Castelli di rabbia - Alessandro Baricco


La strana intimità di quelle due rotaie. La certezza di non incontrarsi mai. L’ostinazione con cui continuano a corrersi di fianco. Gli ricorda qualcosa, tutto questo.

Dicono di lui...

Quando un giorno qualcuno scriverà una storia della letteratura italiana di fine secolo, e come sempre accade con il passare del tempo saranno sopite le polemiche, estinte le piccinerie e le acrimonie, perdonate le immodestie, svaporate le invidie che si agitano nel mondo delle lettere, quel qualcuno dovrebbe accorgersi che il torinese Alessandro Baricco ha squarciato come un fulmine il cielo stantio della cultura italiana dell’ultimo decennio del ’900, e tributargli il dovuto riconoscimento, fosse solo per aver scritto un libro come Castelli di rabbia, indipendentemente dalla sua produzione successiva.

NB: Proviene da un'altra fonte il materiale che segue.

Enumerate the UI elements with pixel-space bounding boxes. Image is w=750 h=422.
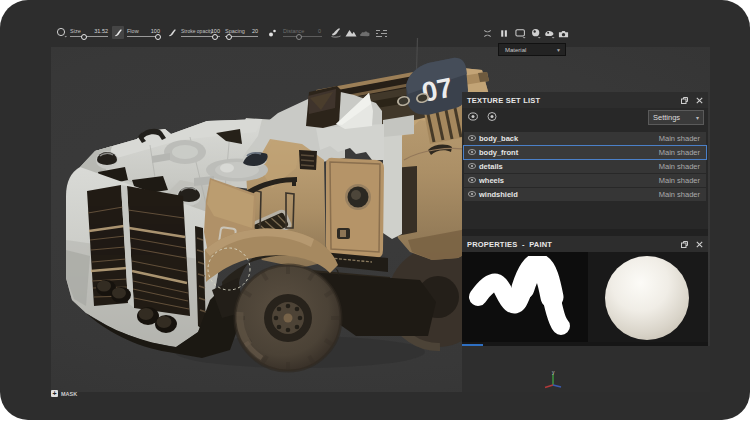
svg-text:y: y <box>552 370 555 375</box>
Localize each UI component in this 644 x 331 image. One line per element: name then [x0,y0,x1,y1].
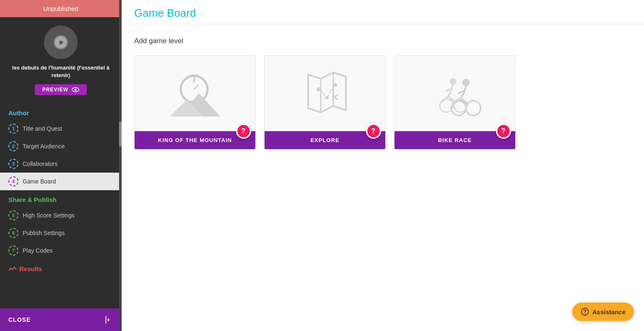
game-card-king-label: KING OF THE MOUNTAIN [158,137,232,143]
game-card-king-help[interactable]: ? [236,124,251,139]
step-1-badge: 1 [8,124,18,134]
svg-point-23 [584,313,585,314]
step-5-badge: 5 [8,210,18,220]
scrollbar-track[interactable] [119,0,122,331]
step-2-badge: 2 [8,141,18,151]
sidebar-item-title-quest-label: Title and Quest [23,125,62,132]
sidebar-item-high-score[interactable]: 5 High Score Settings [0,207,122,224]
game-card-bike-label: BIKE RACE [438,137,472,143]
sidebar-item-collaborators[interactable]: 3 Collaborators [0,155,122,173]
preview-label: PREVIEW [42,87,68,93]
game-card-king[interactable]: KING OF THE MOUNTAIN ? [134,55,256,150]
svg-line-8 [194,85,198,89]
sidebar-status: Unpublished [0,0,122,17]
svg-point-16 [462,79,470,86]
avatar-area: les debuts de l'humanité (l'essentiel à … [0,17,122,99]
sidebar-item-publish-settings[interactable]: 6 Publish Settings [0,224,122,242]
assistance-button[interactable]: Assistance [572,303,634,321]
svg-point-19 [450,78,457,85]
game-card-explore-image [265,56,385,131]
main-content: Game Board Add game level [122,0,644,331]
results-label: Results [19,265,42,272]
scrollbar-thumb [119,122,122,147]
sidebar-navigation: Author 1 Title and Quest 2 Target Audien… [0,99,122,308]
game-card-explore-label: EXPLORE [310,137,339,143]
sidebar-item-high-score-label: High Score Settings [23,212,75,219]
game-card-bike-help[interactable]: ? [496,124,511,139]
svg-point-17 [451,101,466,116]
author-section-label[interactable]: Author [0,103,122,120]
game-card-bike[interactable]: BIKE RACE ? [394,55,516,150]
avatar[interactable] [44,26,78,59]
sidebar-item-game-board[interactable]: 4 Game Board [0,173,122,190]
svg-point-18 [466,101,480,116]
sidebar: Unpublished les debuts de l'humanité (l'… [0,0,122,331]
game-card-king-footer: KING OF THE MOUNTAIN ? [135,131,255,149]
assistance-label: Assistance [592,308,626,315]
sidebar-item-target-audience-label: Target Audience [23,143,65,150]
sidebar-item-play-codes-label: Play Codes [23,247,53,254]
close-button[interactable]: CLOSE [0,308,122,331]
step-7-badge: 7 [8,246,18,256]
game-card-bike-footer: BIKE RACE ? [395,131,515,149]
game-card-king-image [135,56,255,131]
svg-point-4 [75,89,77,91]
sidebar-item-collaborators-label: Collaborators [23,160,57,167]
game-card-explore-help[interactable]: ? [366,124,381,139]
preview-button[interactable]: PREVIEW [35,84,87,95]
main-body: Add game level KI [122,24,644,331]
game-cards-container: KING OF THE MOUNTAIN ? [134,55,631,150]
sidebar-item-publish-settings-label: Publish Settings [23,230,65,236]
game-card-bike-image [395,56,515,131]
step-3-badge: 3 [8,159,18,169]
sidebar-item-title-quest[interactable]: 1 Title and Quest [0,120,122,137]
step-4-badge: 4 [8,176,18,186]
game-card-explore-footer: EXPLORE ? [265,131,385,149]
svg-point-2 [59,37,62,41]
sidebar-game-title: les debuts de l'humanité (l'essentiel à … [0,64,122,79]
page-title: Game Board [134,7,631,20]
close-label: CLOSE [8,316,31,323]
sidebar-item-target-audience[interactable]: 2 Target Audience [0,137,122,155]
step-6-badge: 6 [8,228,18,238]
main-header: Game Board [122,0,644,24]
results-section-label[interactable]: Results [0,259,122,276]
sidebar-item-game-board-label: Game Board [23,178,56,185]
sidebar-item-play-codes[interactable]: 7 Play Codes [0,242,122,259]
share-section-label[interactable]: Share & Publish [0,190,122,207]
add-level-label: Add game level [134,37,631,45]
game-card-explore[interactable]: EXPLORE ? [264,55,386,150]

Di solito Baricco lo si ama o lo si odia, non ci sono vie di mezzo: c’è chi stravede per la sua letteratura e chi la disprezza, chi lo ritiene un divo delle lettere e chi lo relega nella paccottiglia della pseudoletteratura postmoderna fatta di niente. Qui giocano molto i sentimenti, le visioni del mondo, i paesaggi delle proprie emozioni, e anche parecchia supponenza: ho sentito affermare che la scrittura di Baricco è insulsa, ma chi lo diceva come metro di paragone letterario poteva vantare, sì e no, appena le antologie scolastiche; altri dotti sedotti dallo stile accattivante si sgolano in peana celebrativi del più originale scrittore italiano, senza aver mai letto, per esempio, Marinetti o Gadda. È qualcosa che si agita in pancia, insomma, a dire l’ultima parola, a decretare il podio nell’Olimpo degli Scrittori. Per la gente di mestiere ci sono altre implicazioni, non sempre limpide…

[...]Durante un’intervista, il vanitoso (a ragion veduta) e peraltro ancora ingenuo Alessandro Baricco, alla domanda (poco originale): perché hai scritto questo libro, se ne esce candidamente con questa risposta (molto originale): perché era il libro che volevo leggere e non trovavo da nessuna parte. Complimenti.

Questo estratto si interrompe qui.